Nigeria : six personnes accusées de trahison et terrorisme


Le gouvernement fédéral a déposé un acte d’accusation comportant 13 chefs d’inculpation devant la Haute Cour fédérale d’Abuja contre six personnes, dont deux anciens officiers supérieurs de l’armée et un inspecteur de police en service actif, pour une présumée tentative de complot visant à faire la guerre contre le Nigeria et à commettre des actes de terrorisme, rapporte le journal Nigerian Punch Newspapers

Les accusés — le général de division à la retraite Mohammed Gana, le capitaine de marine à la retraite Erasmus Victor, l’inspecteur Ahmed Ibrahim, ainsi que Zekeri Umoru, Bukar Goni et Abdulkadir Sani — doivent être présentés devant le tribunal le mercredi 22 avril, devant la juge Joyce Abdulmalik.

Un ancien ministre d’État aux Ressources pétrolières, Timipre Sylva, est également cité dans l’acte d’accusation, mais il serait actuellement en fuite.

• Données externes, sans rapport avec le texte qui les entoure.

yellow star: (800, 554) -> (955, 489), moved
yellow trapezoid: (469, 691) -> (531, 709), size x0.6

L’acte d’accusation, déposé lundi par le Bureau du procureur général de la Fédération et signé par le Directeur des poursuites pénales, Rotimi Oyedepo (SAN), reproche aux accusés des infractions allant de la trahison et du terrorisme au non-signalement d’informations sécuritaires et au blanchiment d’argent lié au financement du terrorisme.

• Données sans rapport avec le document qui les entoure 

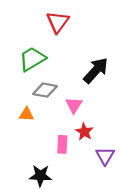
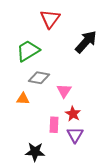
black arrow: (96, 70) -> (86, 42), moved
purple triangle: (105, 156) -> (75, 135), moved

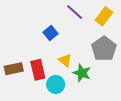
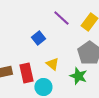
green star: (82, 73) -> (78, 76), moved

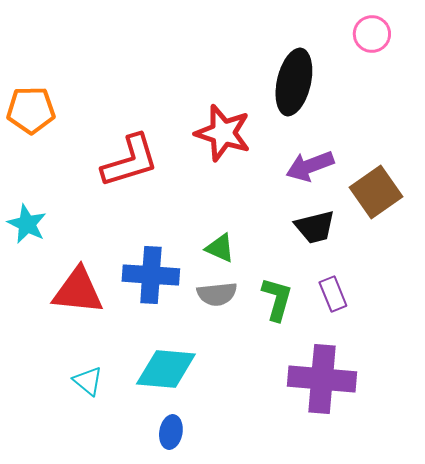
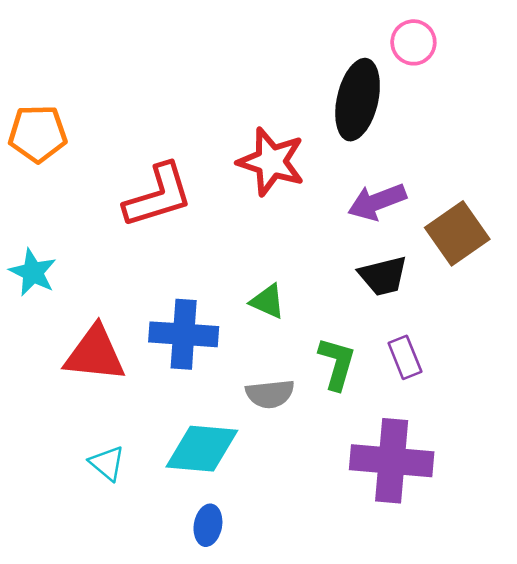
pink circle: (372, 34) -> (413, 42), moved
gray semicircle: (217, 294) -> (270, 394), moved

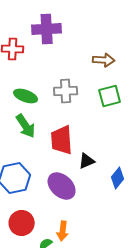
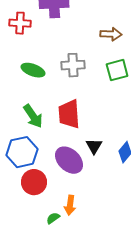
green arrow: (26, 126) -> (33, 116), moved
black triangle: (87, 161) -> (94, 146), moved, turned -36
red circle: (22, 223) -> (34, 182), moved

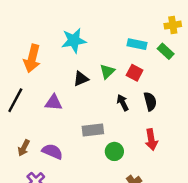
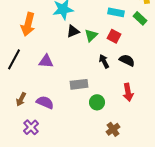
black triangle: (81, 79) -> (73, 31), moved
black semicircle: (150, 101) -> (127, 60), turned -49

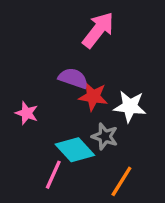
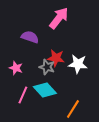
purple semicircle: (73, 78) -> (30, 37), moved
gray star: (105, 136) -> (47, 67), moved
pink line: (53, 175) -> (23, 95), moved

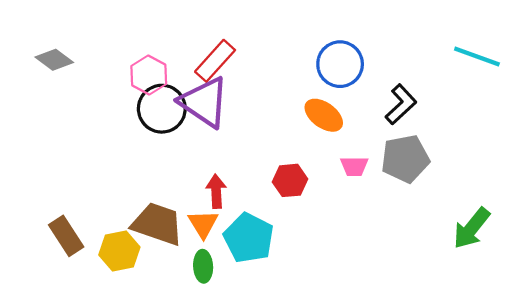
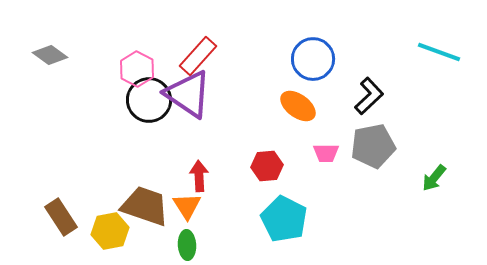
green arrow: (472, 228) -> (434, 178), moved, size x0.7
cyan pentagon: (249, 238) -> (284, 219), moved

Le parquet affirme que les accusés auraient conspiré en 2025 « pour faire la guerre à l’État afin de renverser le président de la République fédérale du Nigeria », une infraction punissable en vertu de l’article 37(2) du Code pénal.

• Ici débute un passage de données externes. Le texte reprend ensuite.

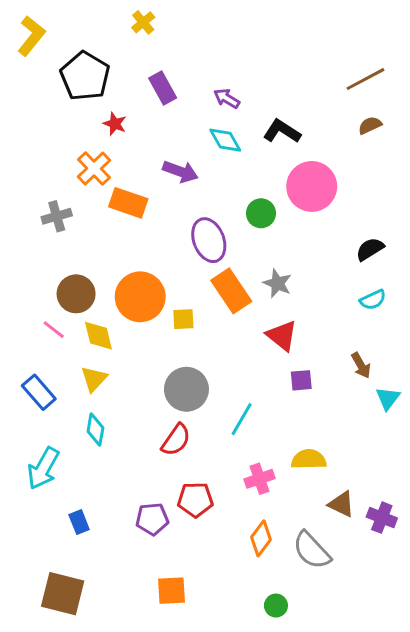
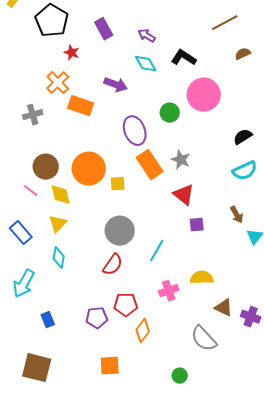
brown line: (365, 79) -> (225, 23), moved
cyan semicircle: (373, 300) -> (245, 171), size x1.4
orange diamond: (261, 538) -> (143, 331), moved

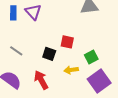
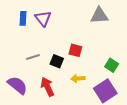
gray line: (16, 51) -> (33, 57), moved, turned -56
green square: (91, 57) -> (112, 65), moved, turned -32

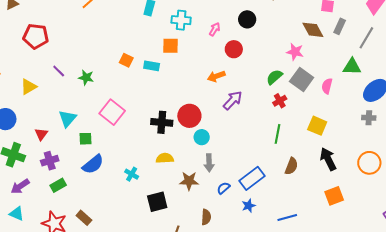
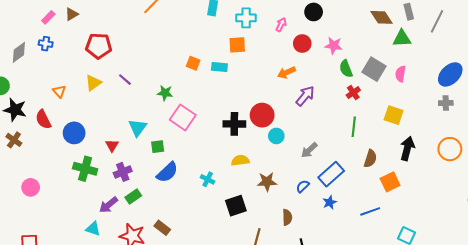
gray rectangle: (340, 26) -> (409, 12), turned -35
pink star: (295, 52) -> (334, 46), moved
green triangle: (352, 67) -> (402, 38), moved
green semicircle: (274, 77) -> (346, 69), turned -66
green star: (86, 78) -> (165, 93), moved
yellow triangle: (29, 87) -> (93, 83), moved
black arrow: (328, 159) -> (407, 149), turned 45
gray arrow: (209, 163) -> (309, 150), moved, turned 54
purple arrow: (20, 186) -> (109, 205), moved
orange square: (334, 196) -> (390, 182), moved

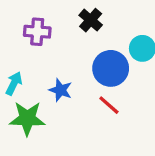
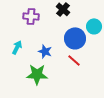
green star: (27, 118) -> (37, 74), moved

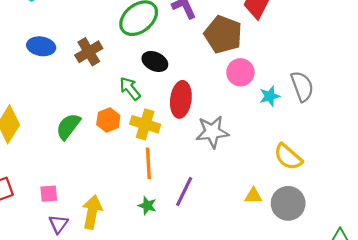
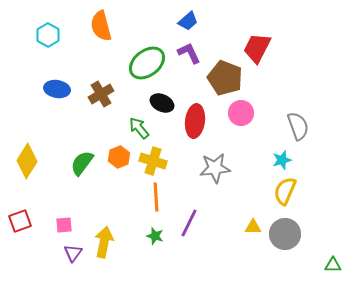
cyan star: (270, 96) -> (282, 160), moved
red ellipse: (181, 99) -> (195, 121), moved
yellow semicircle: (288, 157) -> (285, 191), turned 72

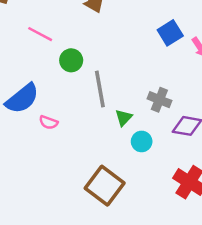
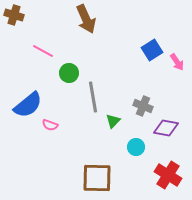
cyan circle: (142, 141) -> (136, 147), moved
brown square: (105, 186) -> (97, 178), turned -36

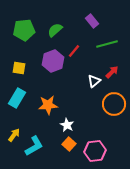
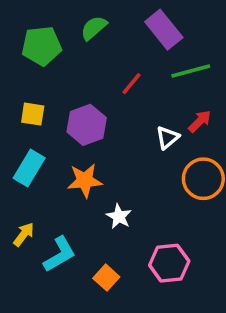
purple rectangle: (92, 21) -> (164, 30), size x1.5
green semicircle: (55, 30) -> (94, 28), moved
purple hexagon: (53, 61) -> (87, 125), moved
orange square: (69, 144) -> (106, 278), moved

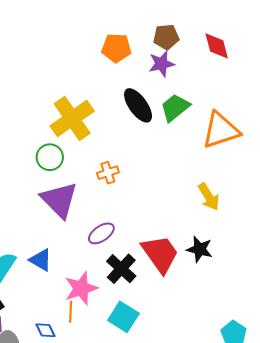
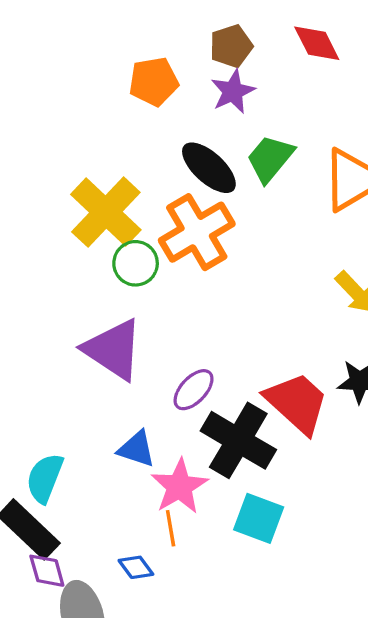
green circle: (50, 157) -> (136, 263), moved
orange cross: (108, 173) -> (197, 232), moved, size x2.0
blue triangle: (41, 260) -> (137, 449), moved
black cross: (121, 269) -> (238, 440), size x1.4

Le gouvernement fédéral allègue également que les accusés avaient connaissance préalable d’un acte de trahison planifié impliquant un certain colonel Mohammed Alhassan Ma’aji et d’autres individus, mais qu’ils n’ont pas alerté les autorités.

Selon l’acte d’accusation, les accusés, « sachant qu’un acte de trahison allait être commis, n’ont pas communiqué l’information avec diligence au président… ou à un agent de la paix ».

Ils sont aussi accusés de ne pas avoir pris de mesures préventives, en n’ayant « fait aucun effort raisonnable pour empêcher la commission de l’infraction ».

Au-delà de la trahison, ils font face à des accusations liées au terrorisme en vertu de la loi de 2022 sur la prévention et la répression du terrorisme. Les procureurs affirment qu’ils auraient « conspiré entre eux pour commettre un acte terroriste sur le territoire de la République fédérale du Nigeria ».

L’inspecteur Ahmed Ibrahim et Zekeri Umoru sont spécifiquement accusés d’avoir participé à des réunions liées au complot présumé, « dans le but de promouvoir une idéologie politique susceptible de déstabiliser gravement la structure constitutionnelle du pays ».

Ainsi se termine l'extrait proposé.